> [DESCRIPTION OF THE TASK]:
Look below for the line with "Sleep: Six reasons not to scrimp on sleep". Extract that line and each one after it through the last, word for word.

:::

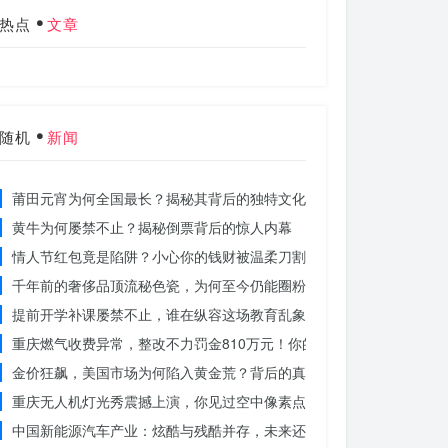
热点
文章
随机
新闻
莆田元宵为何全国最长？揭秘其背后的独特文化价值
黄牛为何屡禁不止？揭秘倒票背后的惊人内幕
情人节红包竟是陷阱？小心你的钱财被温柔刀割走
千年前的奢侈品顶流秘色瓷，为何至今仍能圈粉世界？揭秘其神秘魅力
提前开学补课屡禁不止，谁在纵容这场教育乱象？
重庆燃气收费异常，整改不力罚金810万元！你的权益被侵犯了吗？
金价狂飙，美国市场为何陷入黄金荒？背后的真相令人
重庆无人机灯光秀震撼上演，你见过空中像素点的奇迹吗？
中国新能源汽车产业：炫酷与残酷并存，未来还能走多远？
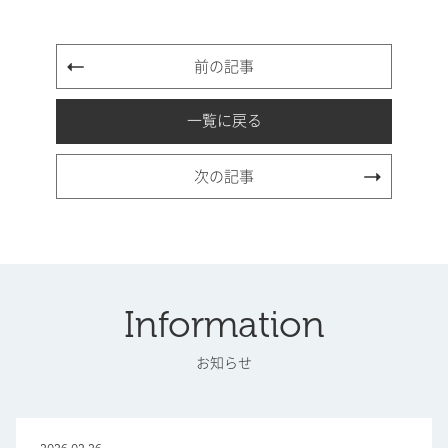
前の記事
一覧に戻る
次の記事
Information
お知らせ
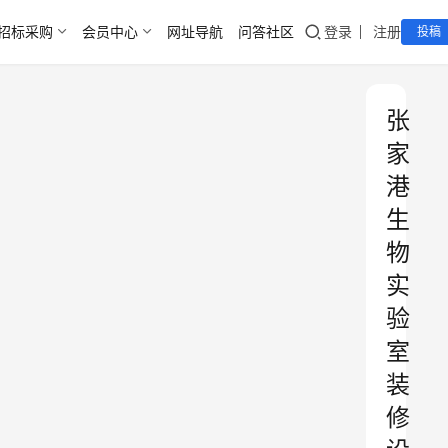
招标采购
会员中心
网址导航
问答社区
登录
注册
投稿
张
家
港
生
物
实
验
室
装
修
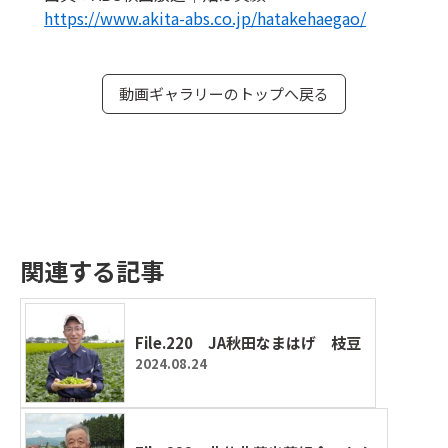
https://www.akita-abs.co.jp/hatakehaegao/
動画ギャラリーのトップへ戻る
関連する記事
File.220 JA秋田なまはげ 枝豆
2024.08.24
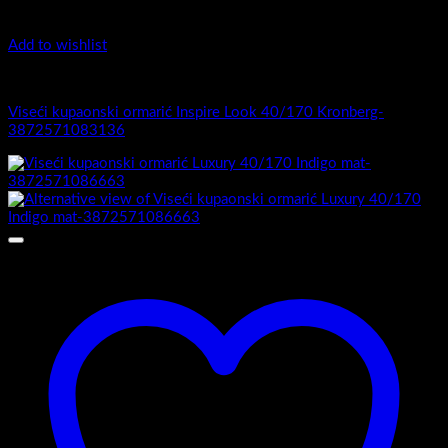
Add to wishlist
Luxury 40-170 - Viseći ormarići
Viseći kupaonski ormarić Inspire Look 40/170 Kronberg-
3872571083136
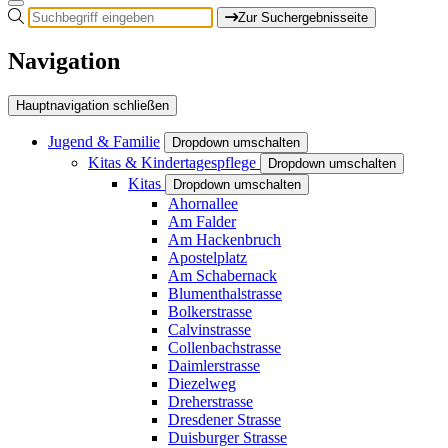
Zur Suchergebnisseite
Navigation
Hauptnavigation schließen
Jugend & Familie
Dropdown umschalten
Kitas & Kindertagespflege
Dropdown umschalten
Kitas
Dropdown umschalten
Ahornallee
Am Falder
Am Hackenbruch
Apostelplatz
Am Schabernack
Blumenthalstrasse
Bolkerstrasse
Calvinstrasse
Collenbachstrasse
Daimlerstrasse
Diezelweg
Dreherstrasse
Dresdener Strasse
Duisburger Strasse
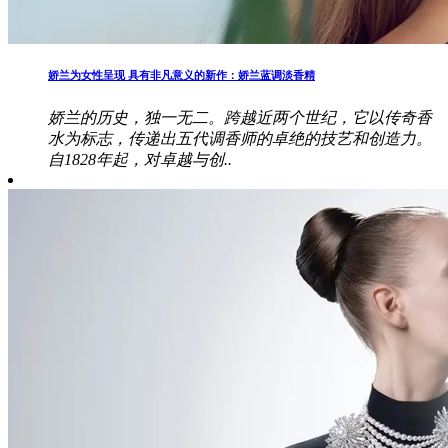
娇兰为女性呈现 具有非凡意义的新作：娇兰蓝调淡香精
娇兰的历史，独一无二。跨越近两个世纪，它以传奇香
水为标志，传递出五代调香师的卓绝的技艺和创造力。
自1828年起，对卓越与创..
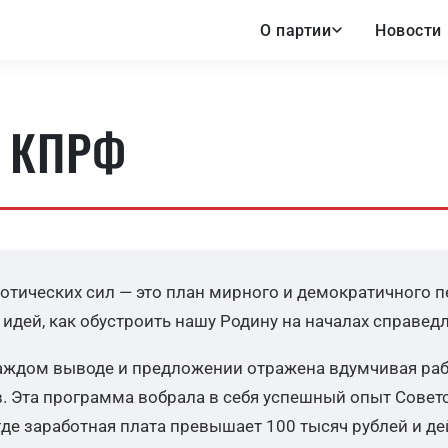
О партии
Новости
 КПРФ
ических сил — это план мирного и демократичного пе
идей, как обустроить нашу Родину на началах справед
ждом выводе и предложении отражена вдумчивая раб
 Эта программа вобрала в себя успешный опыт Советс
е заработная плата превышает 100 тысяч рублей и де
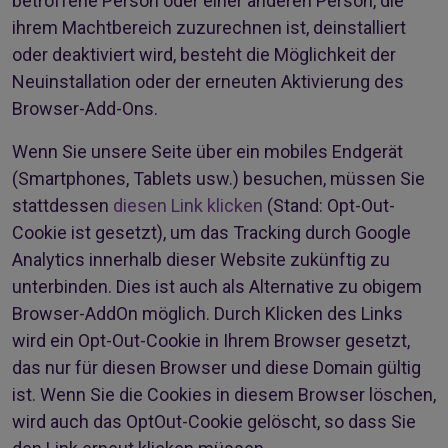
betroffene Person oder einer anderen Person, die
ihrem Machtbereich zuzurechnen ist, deinstalliert
oder deaktiviert wird, besteht die Möglichkeit der
Neuinstallation oder der erneuten Aktivierung des
Browser-Add-Ons.
Wenn Sie unsere Seite über ein mobiles Endgerät
(Smartphones, Tablets usw.) besuchen, müssen Sie
stattdessen
diesen Link klicken
(Stand: Opt-Out-
Cookie ist gesetzt), um das Tracking durch Google
Analytics innerhalb dieser Website zukünftig zu
unterbinden. Dies ist auch als Alternative zu obigem
Browser-AddOn möglich. Durch Klicken des Links
wird ein Opt-Out-Cookie in Ihrem Browser gesetzt,
das nur für diesen Browser und diese Domain gültig
ist. Wenn Sie die Cookies in diesem Browser löschen,
wird auch das OptOut-Cookie gelöscht, so dass Sie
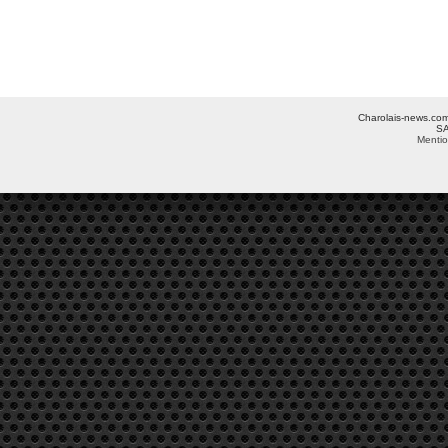
Charolais-news.com 
SA
Mentio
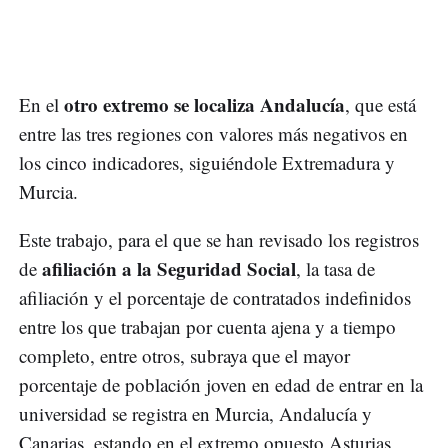
otro extremo se localiza Andalucía
En el
, que está
entre las tres regiones con valores más negativos en
los cinco indicadores, siguiéndole Extremadura y
Murcia.
Este trabajo, para el que se han revisado los registros
afiliación a la Seguridad Social
de
, la tasa de
afiliación y el porcentaje de contratados indefinidos
entre los que trabajan por cuenta ajena y a tiempo
completo, entre otros, subraya que el mayor
porcentaje de población joven en edad de entrar en la
universidad se registra en Murcia, Andalucía y
Canarias, estando en el extremo opuesto Asturias,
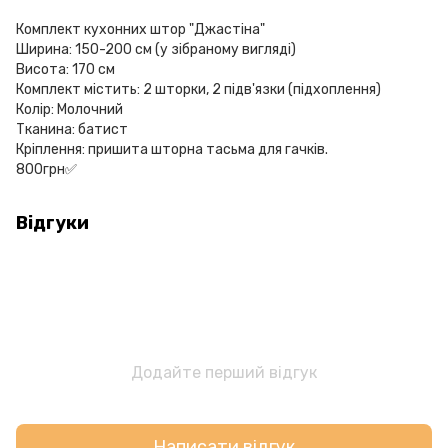
Комплект кухонних штор "Джастіна"
Ширина: 150-200 см (у зібраному вигляді)
Висота: 170 см
Комплект містить: 2 шторки, 2 підв'язки (підхоплення)
Колір: Молочний
Тканина: батист
Кріплення: пришита шторна тасьма для гачків.
800грн✅
Відгуки
Додайте перший відгук
Написати відгук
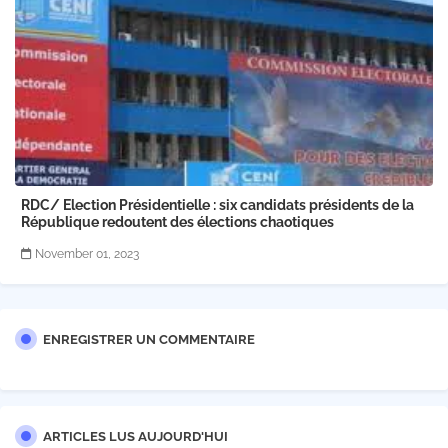
RDC/ Election Présidentielle : six candidats présidents de la
République redoutent des élections chaotiques
November 01, 2023
ENREGISTRER UN COMMENTAIRE
ARTICLES LUS AUJOURD'HUI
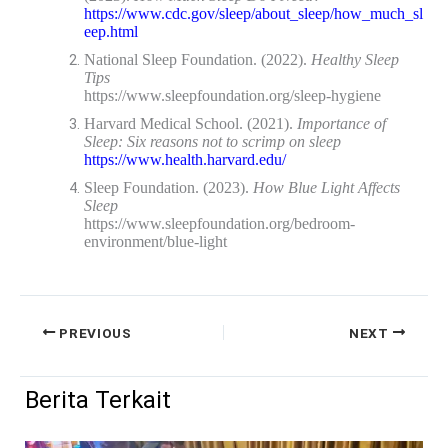
https://www.cdc.gov/sleep/about_sleep/how_much_sl
eep.html
National Sleep Foundation. (2022).
Healthy Sleep
Tips
https://www.sleepfoundation.org/sleep-hygiene
Harvard Medical School. (2021).
Importance of
Sleep: Six reasons not to scrimp on sleep
https://www.health.harvard.edu/
Sleep Foundation. (2023).
How Blue Light Affects
Sleep
https://www.sleepfoundation.org/bedroom-
environment/blue-light
PREVIOUS
NEXT
Berita Terkait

:::

> [OUTPUT]:
Sleep: Six reasons not to scrimp on sleep
https://www.health.harvard.edu/
Sleep Foundation. (2023).
How Blue Light Affects
Sleep
https://www.sleepfoundation.org/bedroom-
environment/blue-light
PREVIOUS
NEXT
Berita Terkait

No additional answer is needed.